Suppose you find a rock that is 50% U and 50% Pb [lead]. (Note: this
is very unlikely! Rocks are usually complex mixtures of many
elements.) How old is it? There are two extreme possibilities:
1. Perhaps it was originally 100% U, of which 50% has now
decayed into Pb. It has been around for one ‘half-life.’
2. Perhaps it is brand-new – created, say, in a volcanic eruption
yesterday – and contained 50% Pb right from the start.
If any Pb was present to start, you will tend to overestimate the age.
A Third Requirement
We have to understand if any of the daughter
products get lost over time.
Earlier, we saw that radioactive potassium can turn into argon. But
argon is a gas, and can diffuse out of the mineral through small cracks
and holes.
If you have a sample of pure potassium, you may think that it is ‘brand
new’ since no daughter product has accumulated – but the rock may
have been sitting around for ages, losing all the new argon into the
atmosphere. You will tend to underestimate the age of the sample.
Solution
We need to determine, somehow, the original composition
of the rock, and take the losses into account.
There are ways! We can intercompare various isotopes
that obey the same chemistry to gauge the initial
composition. (The details don’t matter.)
We can avoid the problem of lost argon (say) by sampling
the deep interior of rocks out of which gases cannot
readily escape.
Useful Radioisotopes
Radioisotopes are not used just for
astronomy, or just as clocks.
Their application can depend on the
timescale of interest: short, medium,
long.
Short Half-lives: Used in Medicine
We want patients to ingest a fluid with a
radioactive ‘tracer’ that will allow us to track
metabolic behaviour by giving a strongly
detectable signal for a while. But we want it
to die away soon so that the patient is not
subjected to long-term radioactivity.
In other words, we want an isotope with a short
half-life.
Thyroid Health
A good example: a radioactive isotope of Iodine, with
a half-life of about an hour.
It is used for tracking thyroid
performance.
Goiters can be caused by
iodine deficiency; we can
track whether the iodine is
being suitably absorbed and
used by the thyroid.
Where Do We Get It?
We can’t just order it from the pharmacy!
Suppose we start with 10 trillion trillion atoms (1025) of
radioactive Iodine. That’s about 150 grams.
After ~80 half lives (just a few days) it’s all gone!
Solution:
we make it in accelerators, to supply hospital needs
http://www.triumf.ca
Intermediate Half-Lives
Cosmic rays maintain a certain level of radioactive carbon in the
atmosphere. Plants absorb that in the form of carbon dioxide,
and animals eat the plants (or other animals).
Living things thus maintain a certain average amount of radioactive
C14 within them, until they die. After that, it decays away,
with a half-life of ~5700 years, and the changing proportions
in the bones (or in dead vegetation, like wooden spears) tell us
when the metabolic processes ended (when the person died,
or a tree was cut down to make the spear).

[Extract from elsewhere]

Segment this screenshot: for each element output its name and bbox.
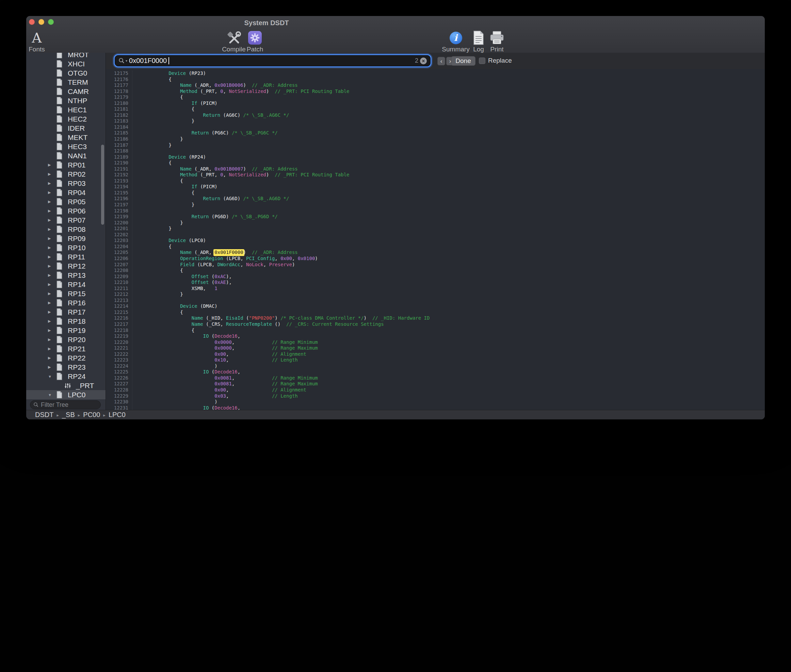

This is the famous “carbon dating,” and is particularly useful in
archaeology.
Carbon
Dating
Historical
Calibration
We can compare
the results to
known historical
dates, tree-ring
counts, and so on.
Long Half-lives: Geological
[Important question: why do we need such long half-lives?
It is to ensure that there is still a measureable amount
of the parent element present in the sample, to work
out the ratio of parent to daughter abundances.]
Examples
- K40 Ar40 (1.3 Billion yrs)
- Rb87 Sr87 (47 Billion yrs)
- U235 Pb207 (700 Million yrs)
- U238 Pb206 (4.5 Billion yrs)
The Age of the Solar System
The oldest identifiable Earth rocks are near 4 B.y. old.
(Remember that is it geologically active: things get
‘reworked,’ so it could be somewhat older still.)
‘Genesis’ rocks from the Moon; rocks from Mars; and
meteors: all are ~ 4.6 B.y. old
Asteroid and comet samples will soon be collected
The Sun is ~ 4.5 B.y. (by a completely different method!)